Model implementation summary last updated: 2015
The information in this implementation report reflects feedback, if provided, from this model’s developer as of the above date. The description of the implementation of the model(s) here may differ from how the model(s) was implemented in the manuscripts reviewed to determine this model’s evidence of effectiveness. Inclusion in the implementation report does not mean the practices described meet the HHS criteria for evidence of effectiveness. Please see the Effectiveness button on the left for more information about any research on the effectiveness of the model, including any version(s) of the model with effectiveness research. Versions of the model that are described in the Adaptations and enhancements section of this implementation report may include (1) versions that were identified by the model’s developer and (2) versions that have been implemented by researchers and have manuscripts that HomVEE rated high or moderate, but that are not supported by the model’s developer.

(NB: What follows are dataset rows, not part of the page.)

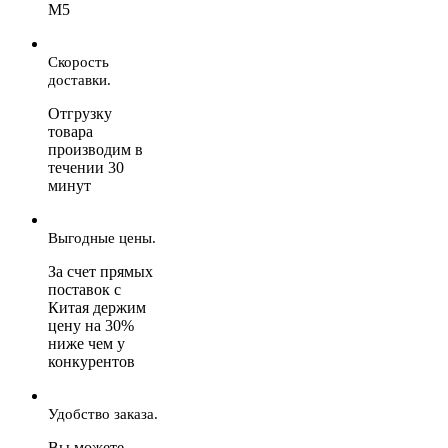
М5
Скорость
доставки.
Отгрузку
товара
производим в
течении 30
минут
Выгодные цены.
За счет прямых
поставок с
Китая держим
цену на 30%
ниже чем у
конкурентов
Удобство заказа.
Вы можете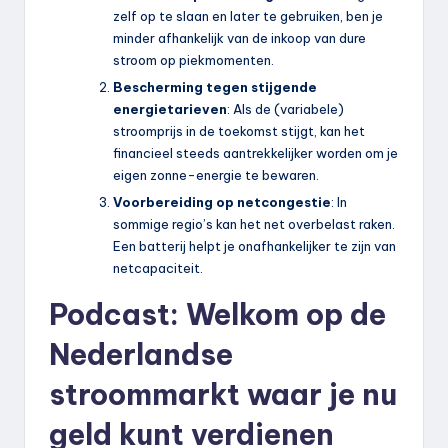
zelf op te slaan en later te gebruiken, ben je
minder afhankelijk van de inkoop van dure
stroom op piekmomenten.
Bescherming tegen stijgende
energietarieven
: Als de (variabele)
stroomprijs in de toekomst stijgt, kan het
financieel steeds aantrekkelijker worden om je
eigen zonne-energie te bewaren.
Voorbereiding op netcongestie
: In
sommige regio’s kan het net overbelast raken.
Een batterij helpt je onafhankelijker te zijn van
netcapaciteit.
Podcast: Welkom op de
Nederlandse
stroommarkt waar je nu
geld kunt verdienen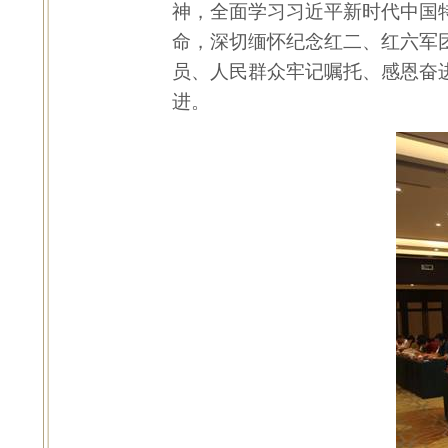
神，全面学习习近平新时代中国
命，深切缅怀纪念红二、红六军
员、人民群众牢记嘱托、感恩奋
进。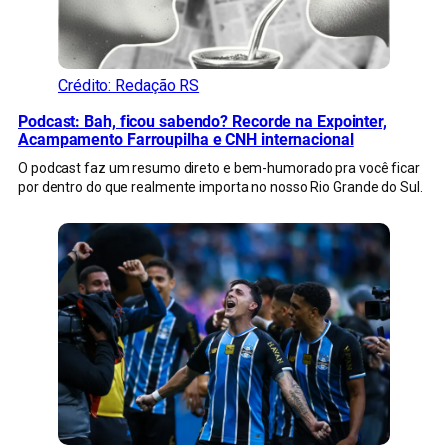
Crédito: Redação RS
Podcast: Bah, ficou sabendo? Recorde na Expointer,
Acampamento Farroupilha e CNH internacional
O podcast faz um resumo direto e bem-humorado pra você ficar
por dentro do que realmente importa no nosso Rio Grande do Sul.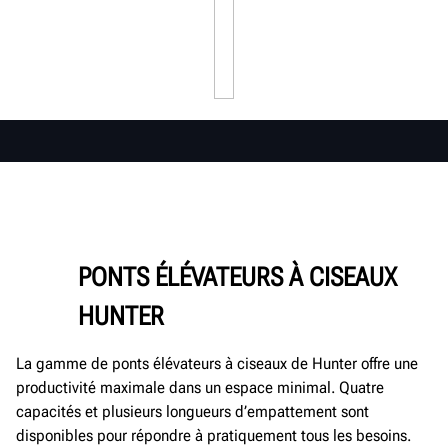
PONTS ÉLÉVATEURS À CISEAUX
HUNTER
La gamme de ponts élévateurs à ciseaux de Hunter offre une
productivité maximale dans un espace minimal. Quatre
capacités et plusieurs longueurs d’empattement sont
disponibles pour répondre à pratiquement tous les besoins.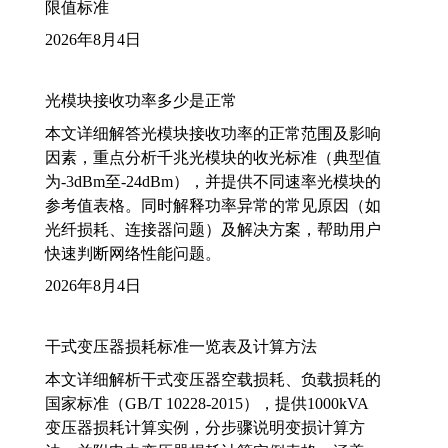
限值标准
2026年8月4日
光模块接收功率多少是正常
本文详细解答光模块接收功率的正常范围及影响
因素，重点分析千兆光模块的收光标准（典型值
为-3dBm至-24dBm），并提供不同速率光模块的
参考值表格。同时解释功率异常的常见原因（如
光纤损耗、连接器问题）及解决方案，帮助用户
快速判断网络性能问题。
2026年8月4日
干式变压器损耗标准一览表及计算方法
本文详细解析干式变压器空载损耗、负载损耗的
国家标准（GB/T 10228-2015），提供1000kVA
变压器损耗计算实例，分步骤说明变损计算方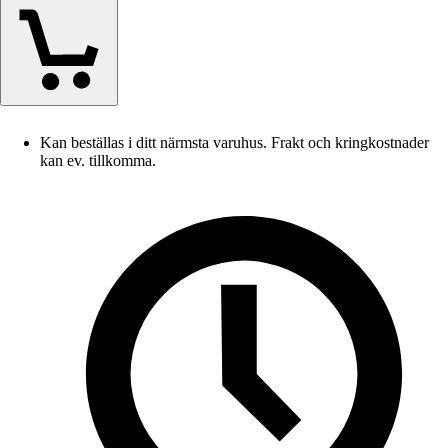
Kan beställas i ditt närmsta varuhus. Frakt och kringkostnader
kan ev. tillkomma.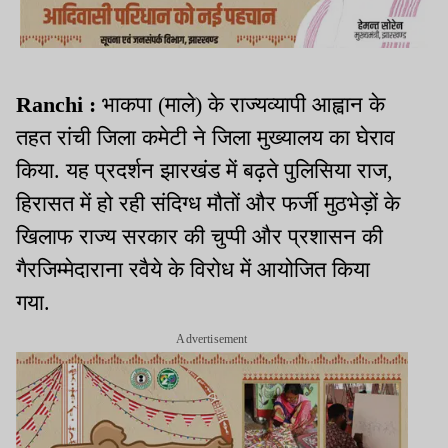
Ranchi :
भाकपा (माले) के राज्यव्यापी आह्वान के
तहत रांची जिला कमेटी ने जिला मुख्यालय का घेराव
किया. यह प्रदर्शन झारखंड में बढ़ते पुलिसिया राज,
हिरासत में हो रही संदिग्ध मौतों और फर्जी मुठभेड़ों के
खिलाफ राज्य सरकार की चुप्पी और प्रशासन की
गैरजिम्मेदाराना रवैये के विरोध में आयोजित किया
गया.
Advertisement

Training to support implementation
Requirements for program certification
Pre-service staff training
Key personnel from each site participated in three annual HS training institutes in Boston, Massachusetts. The training institutes had four goals:
- Translate new knowledge in child development, parenting, and women’s health into practical clinical strategies for clinicians
- Emphasize the importance of relationships between parent and child, and parent and professional
- Create multidisciplinary teams of pediatric clinicians and HS specialists
- Help participants transform their pediatric practices into HS practices
Training institutes typically included three to five sites, with two physicians, two HS specialists, and an administrator from each site. Training topics included early brain development, breastfeeding, newborn and child development assessment, maternal depression, early learning and reading, family health behaviors, and systems change in pediatric settings. Participants were trained to take advantage of teachable moments, or occasions when the clinician or HS specialist could explain to parents what they observe about a child’s behavior, development, or temperament.
Key personnel who attended the training were expected to orient all staff in their practice to the program.